'''

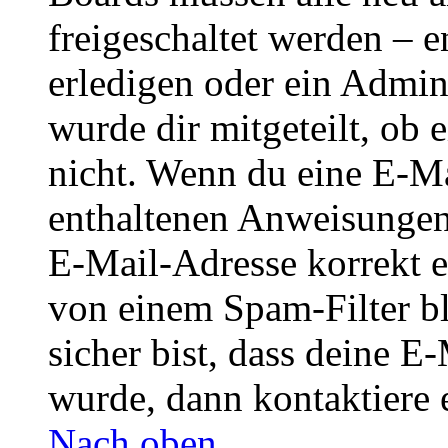
freigeschaltet werden – e
erledigen oder ein Admini
wurde dir mitgeteilt, ob 
nicht. Wenn du eine E-Mai
enthaltenen Anweisungen
E-Mail-Adresse korrekt e
von einem Spam-Filter b
sicher bist, dass deine 
wurde, dann kontaktiere 
Nach oben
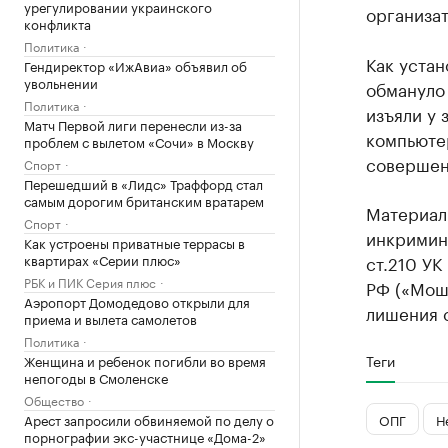
урегулировании украинского
организат
конфликта
Политика
Как устан
Гендиректор «ИжАвиа» объявил об
увольнении
обмануло
Политика
изъяли у 
Матч Первой лиги перенесли из-за
компьюте
проблем с вылетом «Сочи» в Москву
совершен
Спорт
Перешедший в «Лидс» Траффорд стал
самым дорогим британским вратарем
Материал
Спорт
инкримин
Как устроены приватные террасы в
квартирах «Серии плюс»
ст.210 УК
РБК и ПИК Серия плюс
РФ («Моше
Аэропорт Домодедово открыли для
лишения 
приема и вылета самолетов
Политика
Теги
Женщина и ребенок погибли во время
непогоды в Смоленске
Общество
ОПГ
Н
Арест запросили обвиняемой по делу о
порнографии экс-участнице «Дома-2»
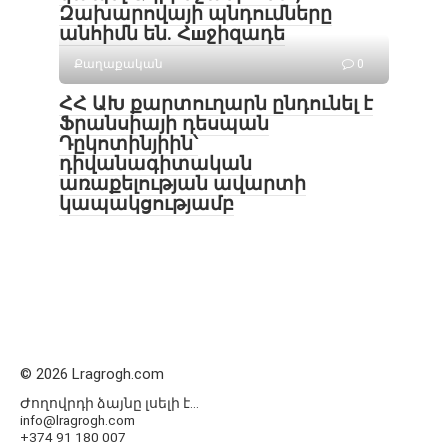
Զախարովայի պնդումները
անհիմն են. Հшջիզադե
Քաղաքական
0
ՀՀ ԱԽ քարտուղարն ընդունել է
Ֆրանսիայի դեսպան
Դըկոտինյիին՝
դիվանագիտական
առաքելության ավարտի
կապակցությամբ
© 2026 Lragrogh.com
Ժողովրդի ձայնը լսելի է...
info@lragrogh.com
+374 91 180 007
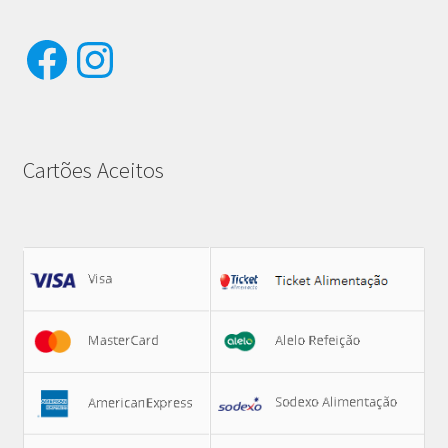
Facebook
Instagram
Cartões Aceitos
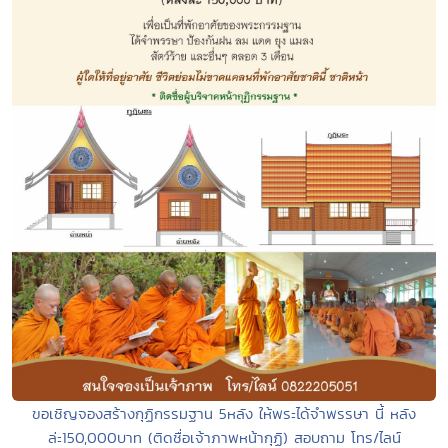
ขอเชิญจองสร้างกุฏิกรรมฐาน 5หลัง ให้พระได้จำพรรษา นี้ หลัง
ล่ะ150,000บาท (ติดชื่อเจ้าภาพหน้ากุฏิ) สอบถาม โทร/ไลน์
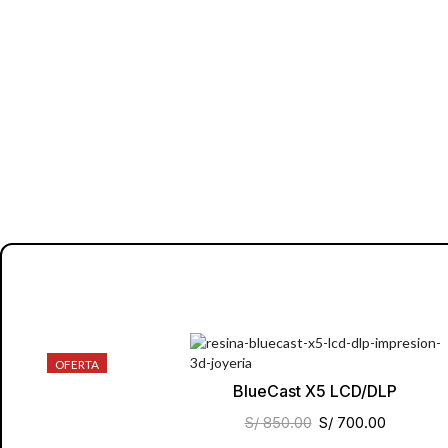
OFERTA
BlueCast X5 LCD/DLP
S/
850.00
S/
700.00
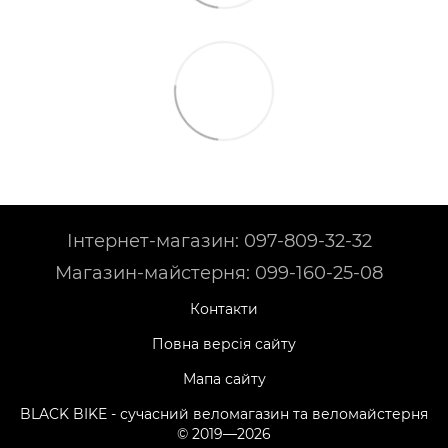
Інтернет-магазин: 097-809-32-32
Магазин-майстерня: 099-160-25-08
Контакти
Повна версія сайту
Мапа сайту
BLACK BIKE - сучасний веломагазин та веломайстерня
© 2019—2026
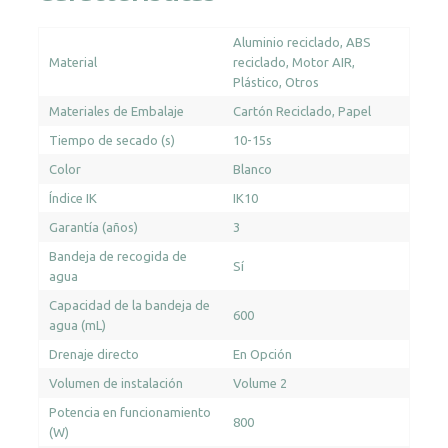
Aluminio reciclado
ABS
Material
reciclado
Motor AIR
Plástico
Otros
Materiales de Embalaje
Cartón Reciclado
Papel
Tiempo de secado (s)
10-15s
Color
Blanco
Índice IK
IK10
Garantía (años)
3
Bandeja de recogida de
Sí
agua
Capacidad de la bandeja de
600
agua (mL)
Drenaje directo
En Opción
Volumen de instalación
Volume 2
Potencia en funcionamiento
800
(W)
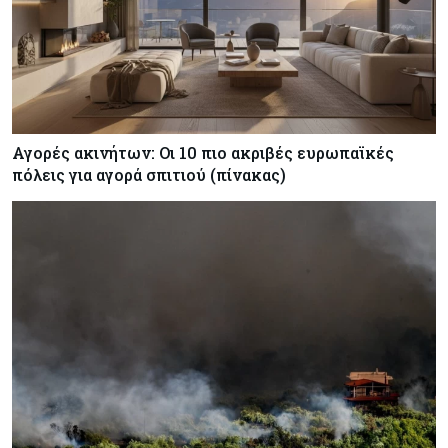
Αγορές ακινήτων: Οι 10 πιο ακριβές ευρωπαϊκές
πόλεις για αγορά σπιτιού (πίνακας)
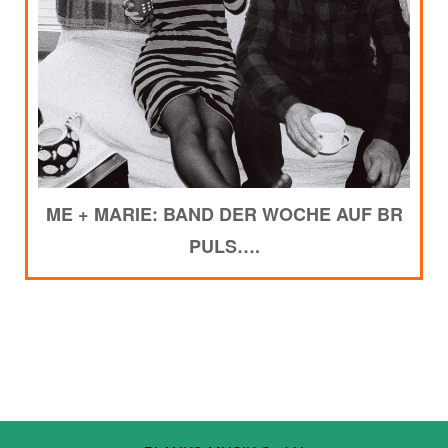
ME + MARIE: BAND DER WOCHE AUF BR
PULS….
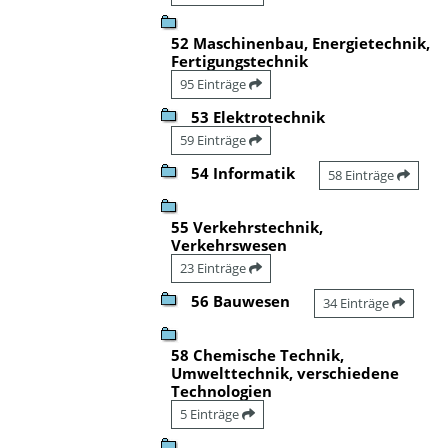
52 Maschinenbau, Energietechnik,
Fertigungstechnik
95 Einträge
53 Elektrotechnik
59 Einträge
54 Informatik
58 Einträge
55 Verkehrstechnik,
Verkehrswesen
23 Einträge
56 Bauwesen
34 Einträge
58 Chemische Technik,
Umwelttechnik, verschiedene
Technologien
5 Einträge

'''

Could the stretch from the line with "Αγορές ακινήτων: Οι 10 πιο ακριβές ευρωπαϊκές" through the line with "23 Einträge" in the listing above be restated word for word, minus the pictures?

Αγορές ακινήτων: Οι 10 πιο ακριβές ευρωπαϊκές
πόλεις για αγορά σπιτιού (πίνακας)
ME + MARIE: BAND DER WOCHE AUF BR
PULS….
52 Maschinenbau, Energietechnik,
Fertigungstechnik
95 Einträge
53 Elektrotechnik
59 Einträge
54 Informatik
58 Einträge
55 Verkehrstechnik,
Verkehrswesen
23 Einträge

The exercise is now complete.